I’ll declare myself a big fan of George Clooney, but his directorial efforts have brought about decidedly mixed results despite stellar casts before. ”Good Night, and Good Luck” is a very good film with a specific focus. “The Ides of March” seemed to exist simply to tell us what we already knew- politics are corrupt. The Chuck Barris biopic “Confessions of a Dangerous Mind” was also an unspectacular, yet star-studded shoulder-shrugger of a film. In other words, it’s hard to really get a grasp on how creatively talented Clooney is behind the camera. The only common thread I gather is that his films start with an inspired idea, and he simply presents it to us on-screen. Some just keep our attention longer than others.

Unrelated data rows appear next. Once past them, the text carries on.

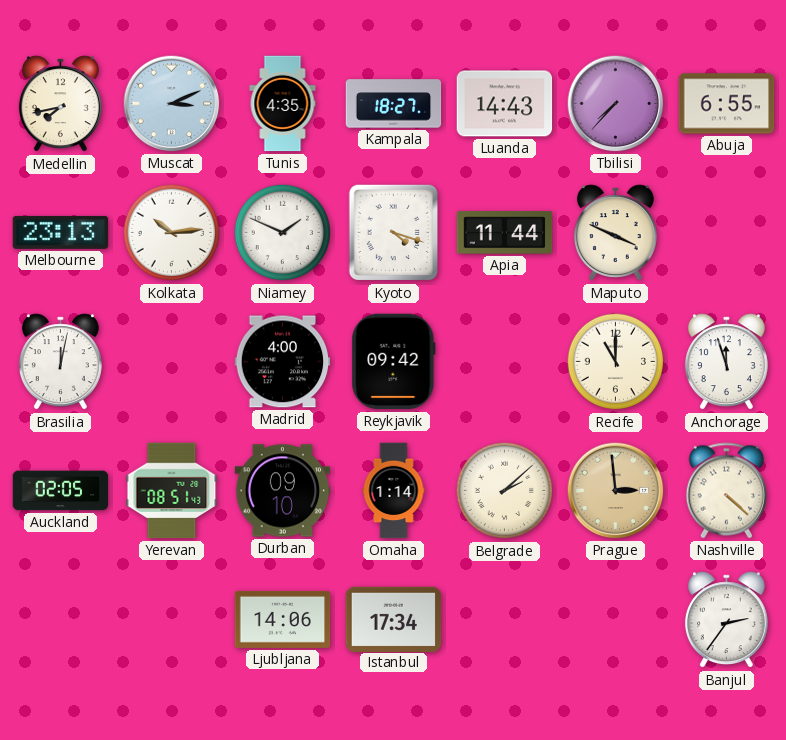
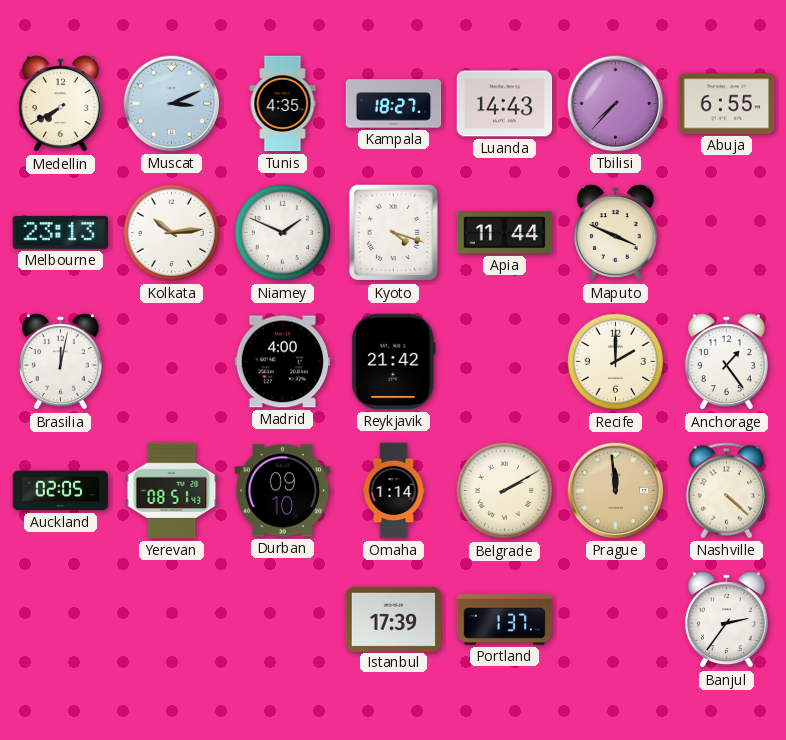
Medellin: 7:43 -> 7:40
Reykjavik: 09:42 -> 21:42
Recife: 11:00 -> 2:00
Anchorage: 11:57 -> 1:24
Belgrade: 2:08 -> 2:10
Prague: 2:59 -> 11:59
Ljubljana: 14:06 -> none
Istanbul: 17:34 -> 17:39
Portland: none -> 1:37
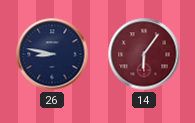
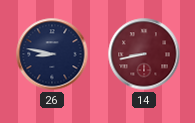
14: 6:06 -> 8:43
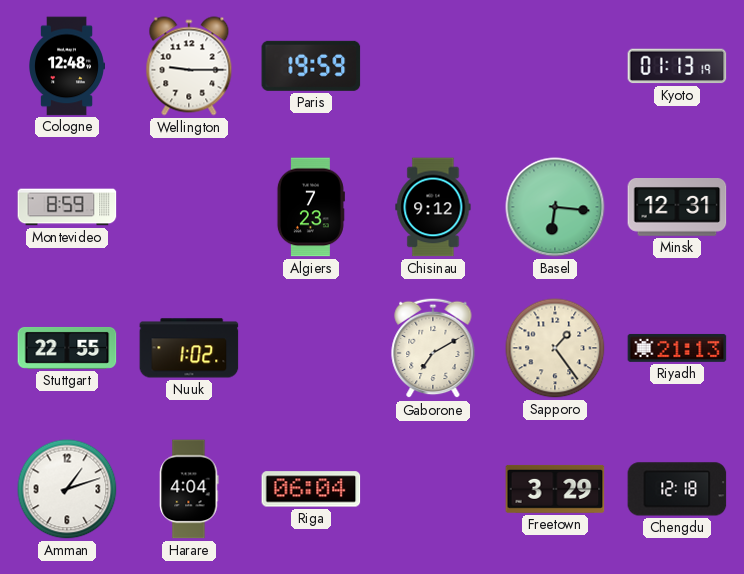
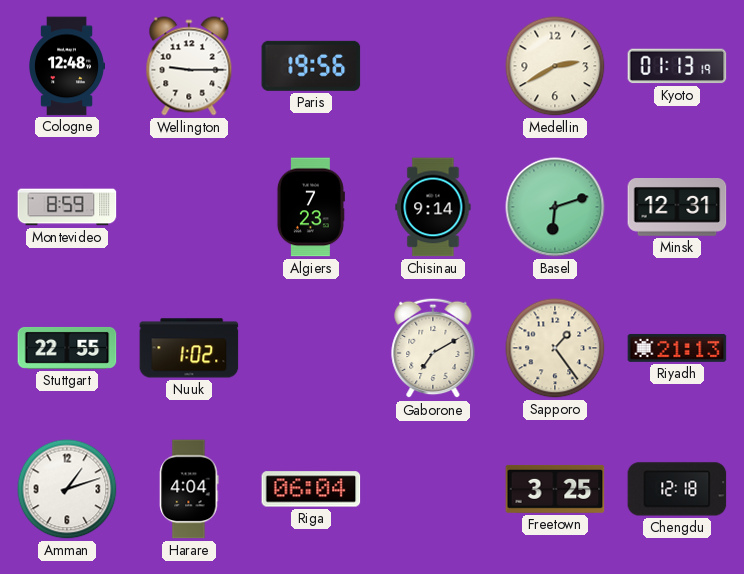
Paris: 19:59 -> 19:56
Medellin: none -> 2:40
Chisinau: 9:12 -> 9:14
Basel: 6:16 -> 6:12
Freetown: 3:29 -> 3:25
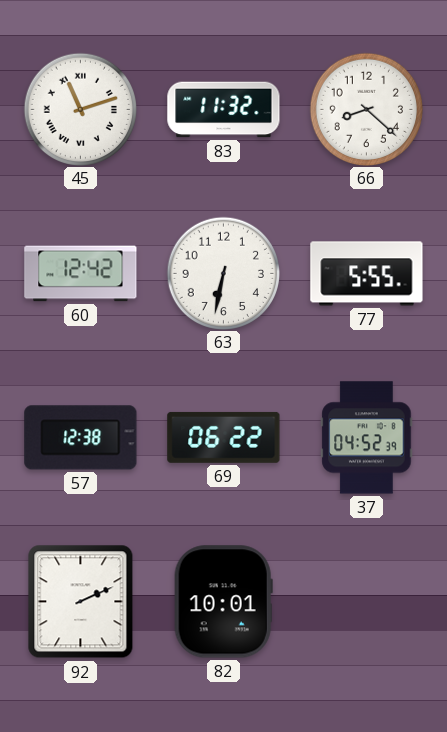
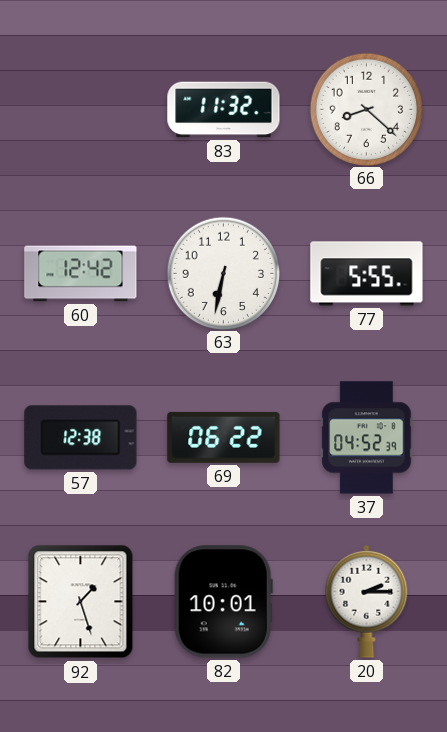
45: 11:12 -> none
92: 2:11 -> 1:27
20: none -> 2:15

“The Monuments Men” cannot keep its’ own attention for long, not even to enrich the main characters (real people, for which real facts exist to extrapolate on). The film wastes no time in gathering this apparently motley crew, in a sequence so rushed it reeks of a montage. We do know this to be true, however; there were, in fact, a group of middle-aged men that joined the Army in World War II in hopes of recovering stolen art. They were, as the film shows us, an unlikely group. They were indeed brave by definition for heading into war zones. They did, in fact, recover thousands upon thousands of pieces of art across Europe.

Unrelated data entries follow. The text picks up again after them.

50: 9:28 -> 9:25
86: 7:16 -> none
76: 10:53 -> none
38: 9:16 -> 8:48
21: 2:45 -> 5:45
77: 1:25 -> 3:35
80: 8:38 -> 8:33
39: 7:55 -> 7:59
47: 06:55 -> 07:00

What else were they, however? Other than brief, obligatory mention of families back home, the film doesn’t provide much nuance or inspiration to any of these characters. That’s a crying shame when you consider the massive talents in the cast. Clooney? The affable ‘really cool guy’. Damon? Eminently likable. Murray? Capable of showcasing a broad range of abilities. Goodman? Everyone’s favorite ‘dad’ figure. Dujardin? Limited exposure to American audiences, but already an Oscar winner. The film asks us to care deeply about these men and what happens to them, but it clearly overestimates our zest for the actors themselves. So little time is spent with them as a group and exploring what made them tick, and it just doesn’t work. On top of that, what exactly did this magnificent conglomeration of actors bring to their roles? For all the fanfare about their grouping, it doesn’t seem to have brought the best work out of any of them.

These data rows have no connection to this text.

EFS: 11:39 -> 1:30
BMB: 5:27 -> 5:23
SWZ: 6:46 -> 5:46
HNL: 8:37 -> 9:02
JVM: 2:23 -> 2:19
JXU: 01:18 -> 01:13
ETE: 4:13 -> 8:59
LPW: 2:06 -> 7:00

An exception to that would be (big surprise) Cate Blanchett as a French woman forced to catalog the art Nazis were stealing from her own community. Not only is she important to the mission (and the film’s resolution), but her character’s longing to feel anything other than hatred for Nazi action lends this film a steely emotional grab it so desperately needed. I envisioned there could have been a different film centered around this Claire Simone- a woman forced to betray her beliefs, then forced to watch, then forced to catalogue all of her culture’s artistic heritage, then forced to smile about it.
As straightforward as it is, the story of “The Monuments Men” may have worked better in documentary form. That would’ve afforded whatever filmmaker took on the project a chance to show the individuals involved with the ‘Monuments Men’ mission- without associating our notions of these actors with them. There are multiple ideas with which to work in this film, but no strong, emotional connection is created with any of them. We’re not sure whether Clooney wants us to laugh at the myriad of personalities thrown together for a decidedly non-traditional mission, or be moved by the wretchedness of war and Nazi malfeasance. Even the most poignant moment in the film, taking place in an Allied camp at Christmas time, seems out-of-place and awkward in its’ silence. I wasn’t sure whether I should be laughing or crying. It’s precisely the type of confused reaction you might expect when you watch a film that has no idea what it wants to be.